Snowpack is declining. One of the most pronounced responses to warmer winter temperatures in the Pacific Northwest has been the loss of spring snowpack (Mote et al. 2005; Casola et al. 2007; Pederson et al. 2013; Sproles et al. 2013). As temperatures rise, the likelihood of winter precipitation falling as rain rather than snow increases. This is especially true in the Pacific Northwest where a significant amount of mountainous areas with snow accumulation are at relatively low elevation, and winter temperatures are near freezing (Nolin and Daly 2006). Small increases in average winter temperatures can therefore lead to increased rains, reduced snowpack, and earlier snowmelt. The loss of spring snowpack in the Pacific Northwest has been significant, with most of the weather stations showing a decrease. Data recorded each April 1 show a decline of 25 percent snowpack over the past 40 to 70 years (Mote et al. 2005). The fact that the declines are greatest at low-elevation sites and that the trend has occurred in the absence of significant decreases in winter precipitation implicates temperatures rather than precipitation as the cause of the trend.

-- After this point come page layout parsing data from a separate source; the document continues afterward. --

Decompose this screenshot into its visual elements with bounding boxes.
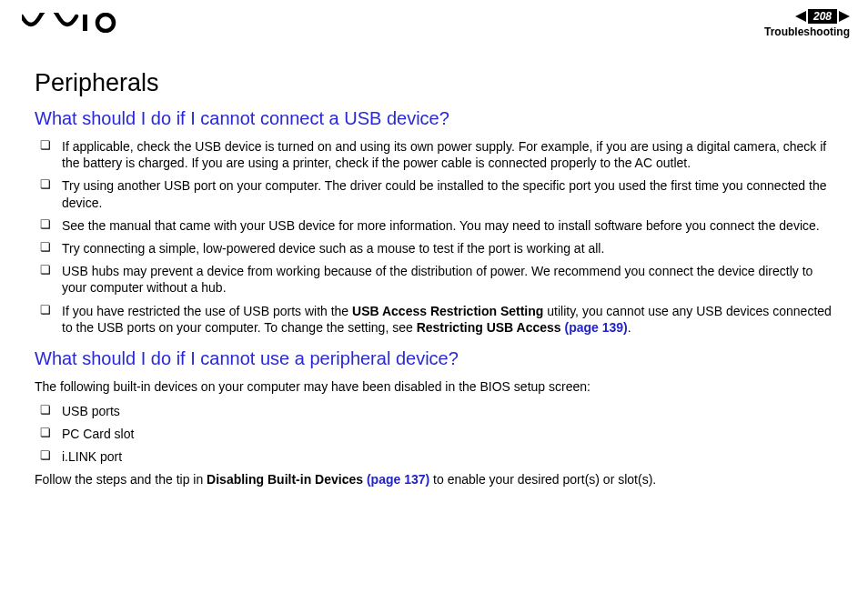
page-title: Peripherals [35,69,839,97]
list-item: If applicable, check the USB device is t… [40,138,839,171]
section2-intro: The following built-in devices on your c… [35,378,839,396]
page-ref-link[interactable]: (page 139) [565,320,628,335]
section2-list: USB ports PC Card slot i.LINK port [40,403,839,466]
section1-heading: What should I do if I cannot connect a U… [35,108,839,129]
page-ref-link[interactable]: (page 137) [367,472,429,487]
list-item: USB hubs may prevent a device from worki… [40,263,839,296]
bold-text: USB Access Restriction Setting [352,304,543,318]
list-item: See the manual that came with your USB d… [40,217,839,234]
section2-heading: What should I do if I cannot use a perip… [35,348,839,369]
list-item: USB ports [40,403,839,419]
vaio-logo-icon [22,13,120,33]
section1-list: If applicable, check the USB device is t… [40,138,839,336]
section2-outro: Follow the steps and the tip in Disablin… [35,471,839,488]
section-label: Troubleshooting [764,25,850,38]
prev-page-arrow-icon[interactable] [795,11,806,22]
list-item: PC Card slot [40,426,839,442]
vaio-logo [22,9,120,33]
bold-text: Disabling Built-in Devices [207,472,367,487]
header-right: 208 Troubleshooting [764,9,850,38]
page-number: 208 [808,9,837,24]
list-item: i.LINK port [40,448,839,465]
bold-text: Restricting USB Access [417,320,565,335]
svg-rect-0 [83,15,87,31]
next-page-arrow-icon[interactable] [839,11,850,22]
list-item: Try using another USB port on your compu… [40,177,839,210]
list-item: If you have restricted the use of USB po… [40,303,839,336]
page-header: 208 Troubleshooting [0,0,868,44]
list-item: Try connecting a simple, low-powered dev… [40,240,839,256]
content: Peripherals What should I do if I cannot… [0,44,868,488]
svg-point-1 [97,15,114,31]
page-nav: 208 [764,9,850,24]
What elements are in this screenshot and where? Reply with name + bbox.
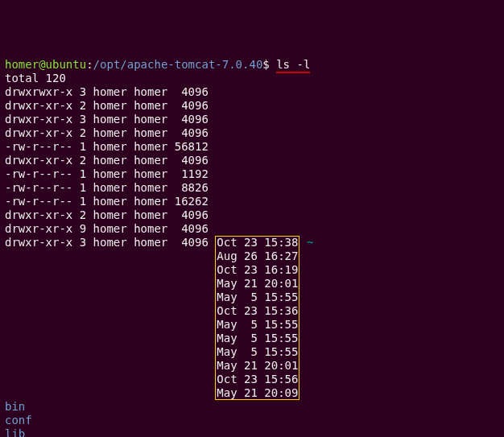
file-name: ~ bbox=[307, 236, 313, 249]
date-col-1: Oct 23 15:38 Aug 26 16:27 Oct 23 16:19 M… bbox=[215, 236, 300, 400]
file-name: lib bbox=[5, 427, 25, 437]
terminal-output: homer@ubuntu:/opt/apache-tomcat-7.0.40$ … bbox=[5, 58, 499, 437]
file-name: conf bbox=[5, 414, 32, 427]
perm-col-1: drwxrwxr-x 3 homer homer 4096 drwxr-xr-x… bbox=[5, 85, 209, 249]
total-line-1: total 120 bbox=[5, 72, 66, 85]
command-1: ls -l bbox=[276, 58, 310, 73]
prompt-userhost: homer@ubuntu bbox=[5, 58, 86, 71]
prompt-path: /opt/apache-tomcat-7.0.40 bbox=[93, 58, 263, 71]
file-name: bin bbox=[5, 400, 25, 413]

Similarly, in a study focused on the Rocky Mountains, Pederson et al. (2013) found that after 1980, snow cover at low to middle elevations has dropped by approximately 20% (see figure 2), partly explaining earlier and reduced streamflow, and both longer and more active fire seasons. The study finds that this is predominately due to warmer springs (Feb-March) and finds that the post-1980 period is a “turning point” where temperature influences snowpack accumulation more than precipitation for large-scale snowpack patterns. (The past millennium’s snowpack before 1980 tracked regional precipitation climate variability, for example those caused by the El Nino Southern Oscillation and Pacific Decadal Oscillation.)
Hamlet and Lettenmaier (2007) modeled changes in the current and future peak snowpack versus October-to-March precipitation for watersheds in the Columbia Basin. Generally, a large shift is projected in the form of winter precipitation from snow to rain, especially in lower elevation basins. As these changes occur, there will likely be a tendency for higher winter flows, an increased risk of flooding, earlier snowmelt and runoff peaks, and lower summer streamflows.
Casola et al. (2009) found similar results when evaluating the impact of global warming upon the Cascades portion of the Puget Sound drainage basin. These researchers evaluated four analytical and modeling methods to determine the temperature sensitivity of snowpack. Results project a 20% reduction in snowpack (mean April 1 snow water equivalent) for each degree Celsius (1.8°F) of warming in the absence of indirect effects, and a 16% reduction in snowpack taking into account a projected warming-induced increase in precipitation. A regional study in the McKenzie River Basin in the Cascades Mountains of Oregon, shows a higher rate with a 2°C (3.6°F) increase in temperature shifting peak snowpack 12 days earlier and decreasing basin-wide volumetric snow water storage by 56% (Sproles et al. 2012).